Times24.info: Les résultats officiels ne devraient pas être connus avant plusieurs jours. Le dépouillement est en cours après le référendum constitutionnel de ce dimanche, du président Denis Sassou Nguesso. Plusieurs sources indiquent que très peu de Congolais sont allés voter.

Selon l’AFP, aucune file d’attente n’a été constatée dans les différents bureaux de vote visités dans la capitale, à l’exception de celui où a voté le chef de l’État, et ce au moment où il y est passé.

A Pointe-Noire, la capitale économique, un journaliste de l’AFP dit avoir avoir constaté un quart d’heure avant la fermeture du scrutin que les quatre urnes transparentes d’un centre de vote du quartier 120 Mpaka contenaient au total une quarantaine d’enveloppes, avant d’être chassé par des policiers.

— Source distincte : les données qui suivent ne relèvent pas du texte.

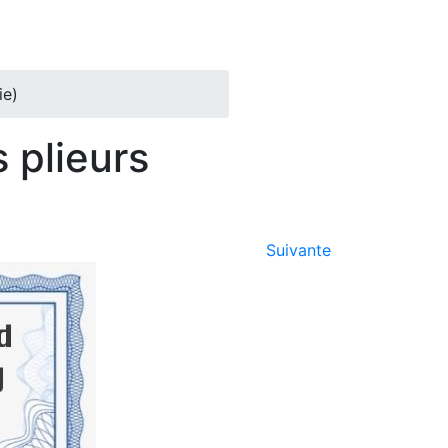
ie)
 plieurs
Suivante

De son coté, l’agence Reuters annonce une faible présence des électeurs dans les bureaux de vote. Dans certains quartiers de la capitale, les seuls électeurs étaient des membres des forces de sécurité, selon des témoins cités par Reuters qui rappellent que plusieurs habitants de la capitale ont quitté depuis samedi les quartiers sud de Brazzaville vers d’autres secteurs, par crainte d’éventuelles violences.

D’autres se sont plaints de ne pas avoir reçu de cartes d’électeur. Quelques rares personnes ont été vues tenant des pancartes avec le mot « Non » pour protester contre le vote.

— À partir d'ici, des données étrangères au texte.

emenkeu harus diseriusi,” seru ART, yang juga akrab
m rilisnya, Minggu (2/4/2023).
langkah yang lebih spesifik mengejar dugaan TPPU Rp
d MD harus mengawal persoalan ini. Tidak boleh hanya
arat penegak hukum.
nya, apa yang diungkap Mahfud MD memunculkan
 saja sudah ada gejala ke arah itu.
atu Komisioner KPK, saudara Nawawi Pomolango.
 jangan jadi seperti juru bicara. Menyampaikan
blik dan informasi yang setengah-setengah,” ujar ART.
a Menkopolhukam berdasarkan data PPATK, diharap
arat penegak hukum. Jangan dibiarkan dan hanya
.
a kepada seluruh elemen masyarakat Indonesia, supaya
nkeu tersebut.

L’opposition congolaise affirme que le référendum constitutionnel organisé hier est un échec.

D’après Guy Romain Kinfoussia, le porte-parole du Front républicain pour le respect constitutionnel et l’alternance démocratique (FROCAD), l’une des coalitions de l’opposition, « le peuple congolais est resté majoritairement à la maison » et le taux de participation est inférieur à 3%. L’opposant cite des experts de l’opposition.

Loin du Congo, plusieurs centaines d’opposants congolais ont manifesté hier à Paris contre l’organisation de ce référendum. La police parisienne estime qu’ils étaient près de 600 à se rassembler pendant plusieurs heures sans incident à proximité de l’ambassade du Congo.

Samedi dernier déjà, ils avaient réuni environ un demi-millier de personnes pour une marche dans le centre de la capitale française. Ils ont été recus la veille vendredi à l’Organisation internationale de la Francophonie, basée à Paris.

Une délégation doit s’entretenir cet après-midi au Quai d’Orsay avec des représentants du ministère français des Affaires étrangères.